Hacker News new | ask | show | jobs
by lifthrasiir 599 days ago
Here the canonical representation refers to one single definite and unambiguous encoding for given data. This requirement is very common in cryptographic applications and also commonly demanded when the deterministic processing is desired. Technically the "canonical" and "deterministic" encoding can differ (e.g. ASN.1 CER vs. DER), but there is not much value to have two distinct encodings.

On graphs: as you've said recursive code has to be careful, but the recursion itself is not very frequent in normal applications and they are more susceptible to attacks if the recursion is built into the serialization format. XML billion laughs attack is a famous demonstration for this issue. It is still worthwhile to have parallel standards to specify how recursive structures should be encoded in the basic format, and possibly to tweak the basic format to better accommodate such standards, but I believe such needs can be met without making the basic format bigger.

1 comments

Is canonilization not irrelevant. Any format with comments is not canonical; so xᴍʟ is not, ᴊꜱᴏɴ has escapes options for string characters so it not either.

Response to graph conjecture stated https://news.ycombinator.com/item?id=42072133.

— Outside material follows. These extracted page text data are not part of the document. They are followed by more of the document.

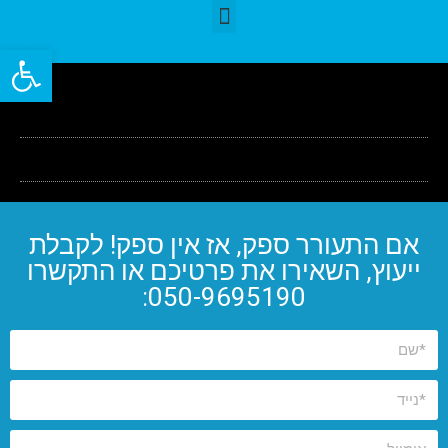
פתח סרגל
אם התעורר ספק, אז אין ספק! לקבלת
ייעוץ, השאירו את פרטיכם או התקשרו
050-9695190:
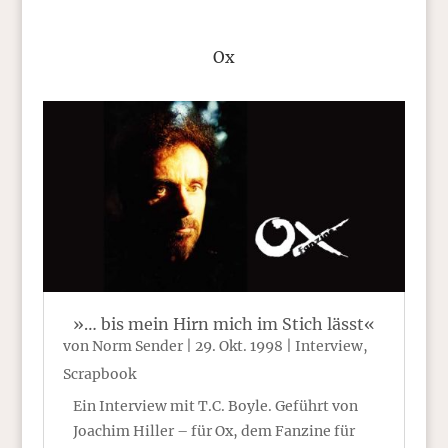
Ox
»… bis mein Hirn mich im Stich lässt«
von
Norm Sender
|
29. Okt. 1998
|
Interview
,
Scrapbook
Ein Interview mit T.C. Boyle. Geführt von
Joachim Hiller – für Ox, dem Fanzine für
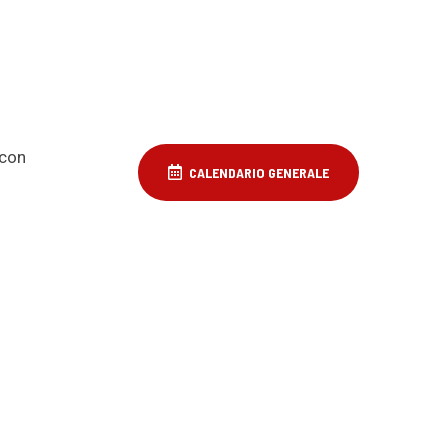
 con
CALENDARIO GENERALE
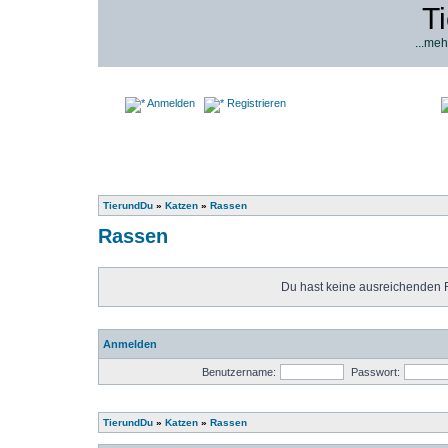
T
...meh
Anmelden
Registrieren
TierundDu
»
Katzen
»
Rassen
Rassen
Du hast keine ausreichenden 
Anmelden
Benutzername:
Passwort:
TierundDu
»
Katzen
»
Rassen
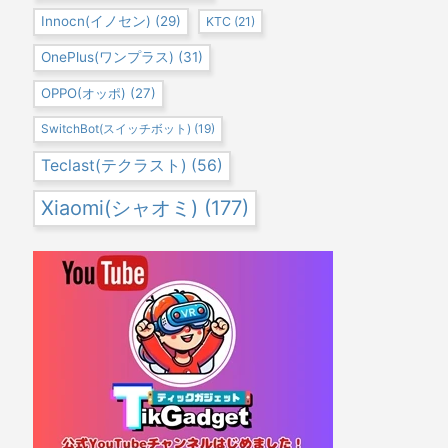
Innocn(イノセン)
(29)
KTC
(21)
OnePlus(ワンプラス)
(31)
OPPO(オッポ)
(27)
SwitchBot(スイッチボット)
(19)
Teclast(テクラスト)
(56)
Xiaomi(シャオミ)
(177)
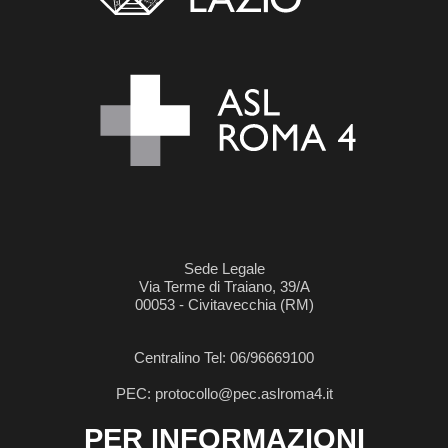
Sede Legale
Via Terme di Traiano, 39/A
00053 - Civitavecchia (RM)
Centralino Tel: 06/96669100
PEC: protocollo@pec.aslroma4.it
PER INFORMAZIONI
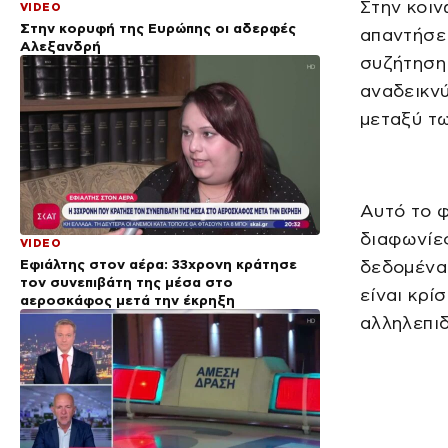
Στην κοιν
VIDEO
Στην κορυφή της Ευρώπης οι αδερφές
απαντήσει
Αλεξανδρή
συζήτηση 
αναδεικνύ
μεταξύ τ
Αυτό το φ
διαφωνίες
VIDEO
Εφιάλτης στον αέρα: 33χρονη κράτησε
δεδομένα.
τον συνεπιβάτη της μέσα στο
είναι κρί
αεροσκάφος μετά την έκρηξη
αλληλεπιδ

Almost no serialization format is canonical by default---AFAIK bencode was the sole example that mandates the canonicalization. Instead, a canonical subset of the format is usually defined, which would of course exclude comments, unless comments themselves are considered semantic like XML. Yes, even XML has a canonical subset [1]!

[1] https://www.w3.org/TR/xml-c14n/

There is the concept of “well formed xᴇɴᴏɴ” as outputted by the ᴅᴏᴍ and serializer which is deterministic as will suffice for canonicalization.